On The Basis Of Sex (PG-13) ★★★

Review Date: December 19th, 2018

On the Basis of Sex is a perfectly adequate bio-pic focused on the early life and courtroom baptism of now-Justice Ruth Bader Ginsburg. Although less illuminating and more filled with Hollywood claptrap than the recent documentary hagiography RBG, the film has a nice rhythm once the narrative shifts to the legal maneuvering surrounding Ginsburg's groundbreaking 1972 case of Moritz v. Commissioner of Internal Revenue. Abetted by a strong lead performance from actress Felicity Jones, the film stands as a monument to gender equality at a time when that subject has become a hot-button issue due to the upheaval associated with the "#metoo" movement.

The film is essentially broken into two pieces. The first hones in on the 1950s and early 1960s when Ruth (Felicity Jones) becomes one of the first women enrolled in Harvard Law School. Her husband, Martin (Armie Hammer), who is a year ahead of her in the same institution, provides moral support until testicular cancer forces him to rely on her. She faces institutional sexism at Harvard, the most egregious of which comes from Dean Erwin Griswold (Sam Waterston), a staunch conservative. Eventually, after switching to Columbia to allow Martin to begin practicing at a prestigious New York law firm, she graduates and, despite excellent grades, finds positions hard to come by. She accepts a professorship at Rutgers, where she remains for the next ten years.

The second half is where the movie earns its title as Ruth joins with her husband to represent Charles Moritz (Chris Mulkey) in a suit against the IRS. Central to Ruth's argument on Mortiz's behalf is that the United States tax code is unconstitutional - offering provisions that are unequal to men and women. With the reluctant support of ACLU lawyer Mel Wulf (Justin Theroux), Ruth and Martin reject a settlement and present their case in front of the Tenth Circuit Court of Appeals.
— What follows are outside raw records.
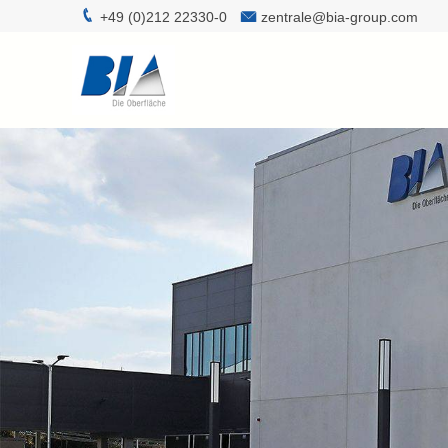
+49 (0)212 22330-0
zentrale@bia-group.com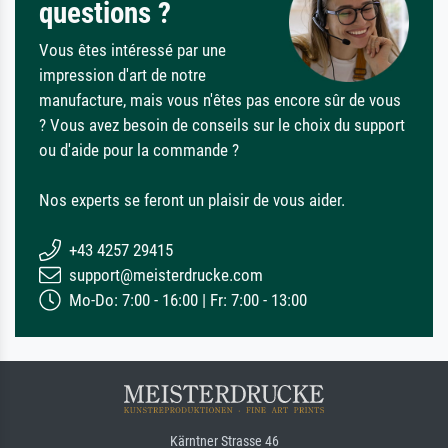
questions ?
Vous êtes intéressé par une
impression d'art de notre
manufacture, mais vous n'êtes pas encore sûr de vous
? Vous avez besoin de conseils sur le choix du support
ou d'aide pour la commande ?
Nos experts se feront un plaisir de vous aider.
+43 4257 29415
support@meisterdrucke.com
Mo-Do: 7:00 - 16:00 | Fr: 7:00 - 13:00
Kärntner Strasse 46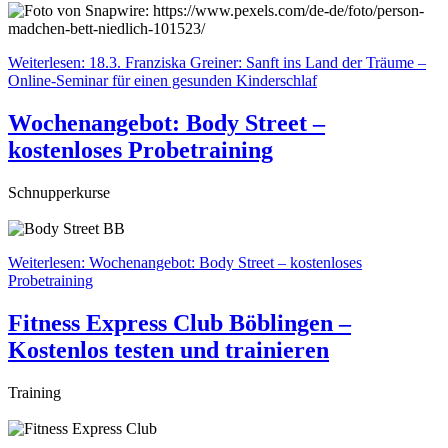
Weiterlesen: 18.3. Franziska Greiner: Sanft ins Land der Träume –
Online-Seminar für einen gesunden Kinderschlaf
Wochenangebot: Body Street –
kostenloses Probetraining
Schnupperkurse
Weiterlesen: Wochenangebot: Body Street – kostenloses
Probetraining
Fitness Express Club Böblingen –
Kostenlos testen und trainieren
Training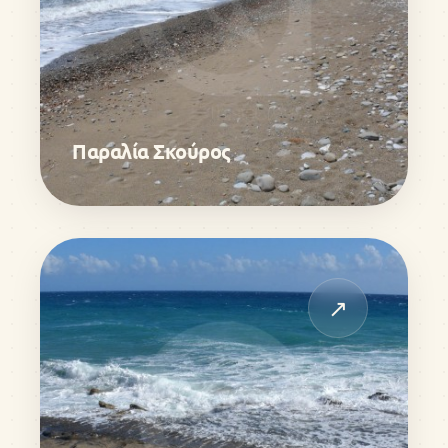
Παραλία Σκούρος
↗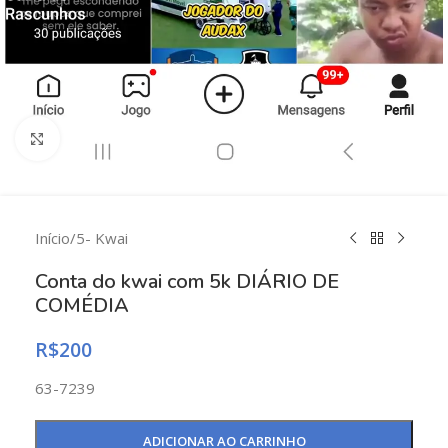
Clique para ampliar
Início
/
5- Kwai
Conta do kwai com 5k DIÁRIO DE
COMÉDIA
R$
200
63-7239
ADICIONAR AO CARRINHO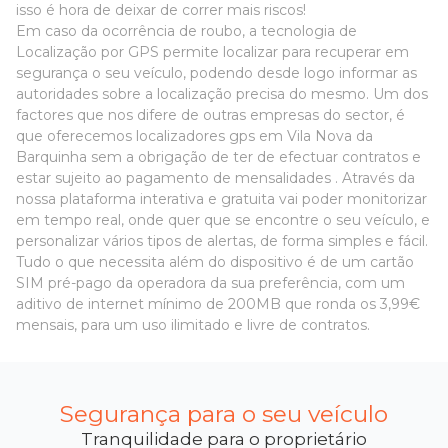
isso é hora de deixar de correr mais riscos!
Em caso da ocorrência de roubo, a tecnologia de
Localização por GPS permite localizar para recuperar em
segurança o seu veículo, podendo desde logo informar as
autoridades sobre a localização precisa do mesmo. Um dos
factores que nos difere de outras empresas do sector, é
que oferecemos localizadores gps em Vila Nova da
Barquinha sem a obrigação de ter de efectuar contratos e
estar sujeito ao pagamento de mensalidades . Através da
nossa plataforma interativa e gratuita vai poder monitorizar
em tempo real, onde quer que se encontre o seu veículo, e
personalizar vários tipos de alertas, de forma simples e fácil.
Tudo o que necessita além do dispositivo é de um cartão
SIM pré-pago da operadora da sua preferência, com um
aditivo de internet mínimo de 200MB que ronda os 3,99€
mensais, para um uso ilimitado e livre de contratos.
Segurança para o seu veículo
Tranquilidade para o proprietário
This becomes Ruth's "coming out" opportunity and launches her career as a staunch advocate for gender equality. (On the Basis of Sex encapsulates Ginsburg's post-Mortiz work via a montage and a closing caption - the film, written by her nephew, Daniel Stiepleman, is interested only in her genesis, not her greatest hits.)

The scenes related to the Moritz case are fascinating, from Ginsburg's wrangling with Wulf to obtain ACLU involvement to a mock trial in which she loses her cool to the final maneuvers that lead to a meticulous re-creation of the hearing. The early sequences and domestic interactions, however, are generic and cliched, too-familiar moments we feel we have seen in other (perhaps better) movies. At times, Ginsburg's conversations with her high school-age daughter, Jane (Cailee Spaeny), lack credibility. Their dialogue is too obviously the contrivance of a screenwriter and one scene in particular - it takes place in the rain while Jane is hailing a cab - drips with artifice. But when the movie gets into its wheelhouse around the Moritz case, it crackles with energy.

Felicity Jones' performance is solid. She incorporates some of Ginsburg's mannerisms and nails the Brooklyn accent - it's subtle (or at least as subtle as a Brooklyn accent can be said to be) but unmistakable. Armie Hammer plays Martin as a candidate for sainthood, but that's more the fault of the screenplay than the performance. Sam Waterston relishes the rare opportunity to play the heavy - the guy defending the status quo for fear that ceding any part of "white male privilege" will endanger the fabric of American society.

Director Mimi Leder, whose previous theatrical efforts include the regrettable Deep Impact and the mawkish-yet-affecting Pay It Forward, does an effective job recreating the time and place in which Ginsburg developed from a determined student into a firebrand advocate. Although the film's heart is in the right place, there are times when it feels a little too much like an obligatory ode to feminism than a fully fleshed-out biography. Nevertheless, it's well-constructed and doesn't overstay its welcome. Although not scaling the Oscar heights the filmmakers and financiers may have hoped for, On the Basis of Sex mostly avoids hero-worship in recreating the shameful truth of where the country was a half-century earlier and the importance of Ginsburg in the legal aspect of the shift that continues to this day.